Eighteen months after the stimulus package that was supposed to prevent a deep recession, here we are. Unemployment is still close to 10%, government budgets are at their worst state in decades, and the stock market one bad day away from another meltdown.
Naturally, that means its time for the Senate to introduce a bill that will kill even more American jobs, and for the liberals in the media to do everything they can to hide its impact.
Cue the New York Times. According to them, the Kerry-Lieberman climate change bill will “prompt a decade of job growth.” That story comes from their affiliate, Greenwire, and references a supposedly nonpartisan Peterson Institute for International Economics study.
If you’re wondering how a tax creates jobs, here’s how it works. The cost to emit a ton of CO2 will be set through auction, but they forecast $16.47 in 2013 with lots of exceptions for favored industries.
Then the legislation is a runaway train. By 2020, few permits are given away — most are auctioned off for higher and higher prices. One CNBC report puts the annual global market for carbon credits at $2 trillion a year. American companies would be paying tens or more likely hundreds of billions of dollars a year to the federal government for the right to emit carbon.

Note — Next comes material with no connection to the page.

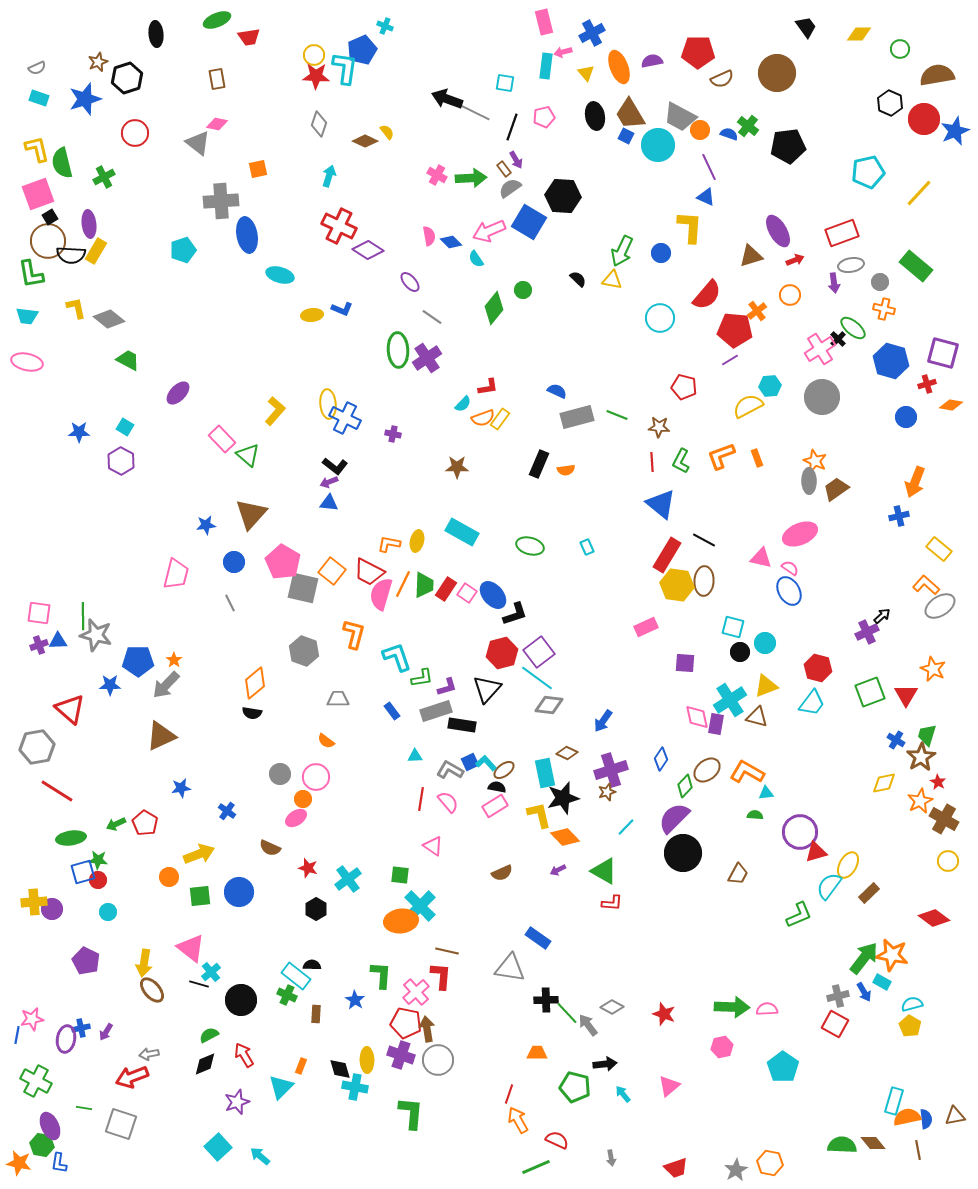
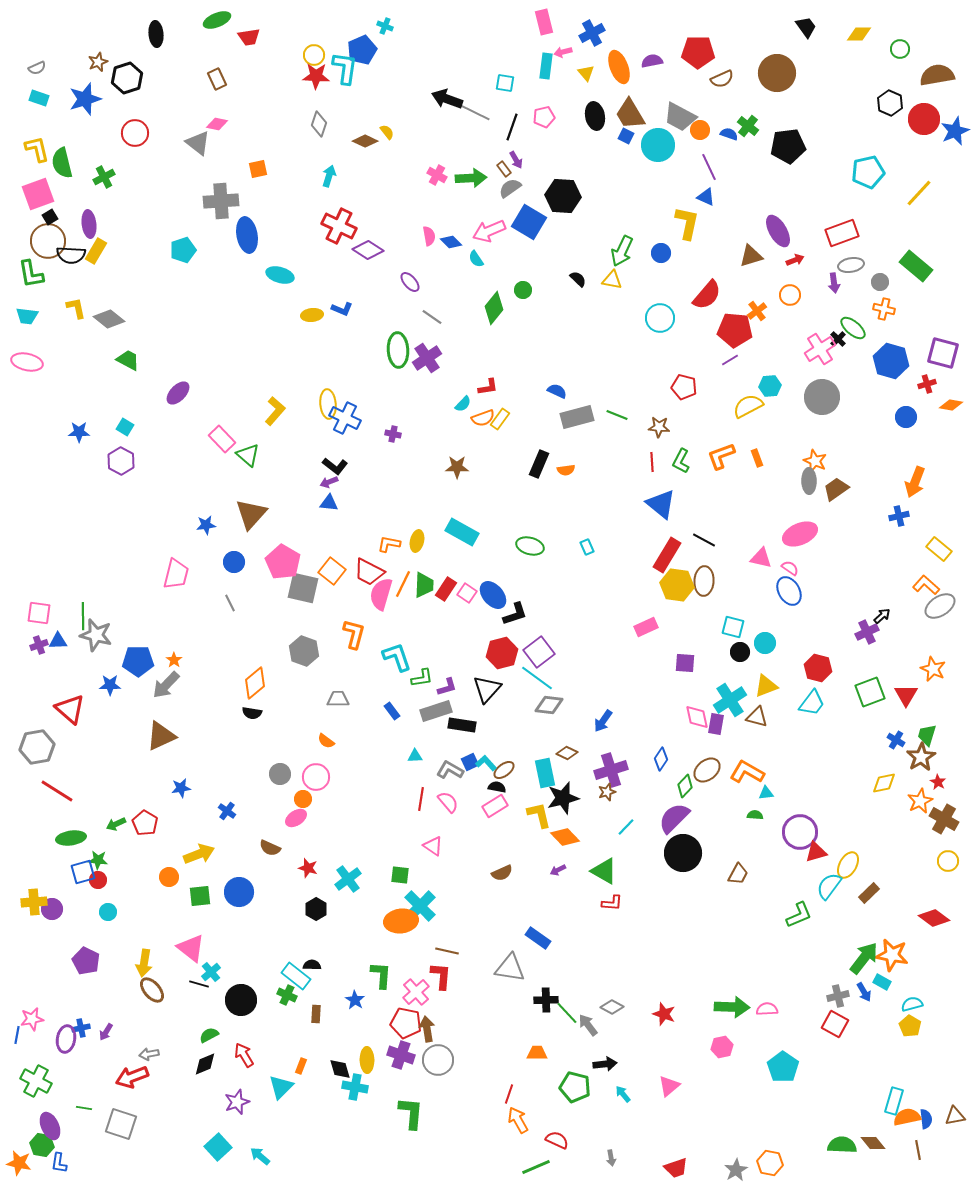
brown rectangle at (217, 79): rotated 15 degrees counterclockwise
yellow L-shape at (690, 227): moved 3 px left, 4 px up; rotated 8 degrees clockwise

If companies don’t want to pay those fees, they can instead spend money on energy efficient technologies, which creates jobs in those sectors. These are real jobs — but like those in Spain, they’re not economically productive ones. In the absence of taxes and regulation, they wouldn’t exist.
But will companies pay the fees or create the jobs? The study makes assumptions, but as is the case with most economic policies that try to profit by punishing certain behavior, nobody really knows. Maybe everyone just pays the tax and no new alternative energy jobs are created. That’s good for tax revenue but bad for those expecting to get back to work.
Or maybe the entire economy goes green. That’s good for the planet maybe, but not for the budget. Kerry-Lieberman has already promised billions in subsidies to favored industries and is counting on the carbon auction revenues to pay for them.
But what if American industry decides it doesn’t want to go green or pay the tax? Maybe it just decides to go elsewhere.
Where could it go? The well-known consulting firm McKinsey has one suggestion. In 2006 and 2007, as energy prices were skyrocketing, the firm published a report on the economic potential of Gulf Cooperation Council countries as energy hubs.
Their view was that countries like Saudi Arabia, the UAE, Kuwait, Oman, and Qatar could, by promoting their cheap energy (both oil and natural gas), become the leading destinations for energy-intensive industries. These include aluminum, steel, paper, chemicals, and refining.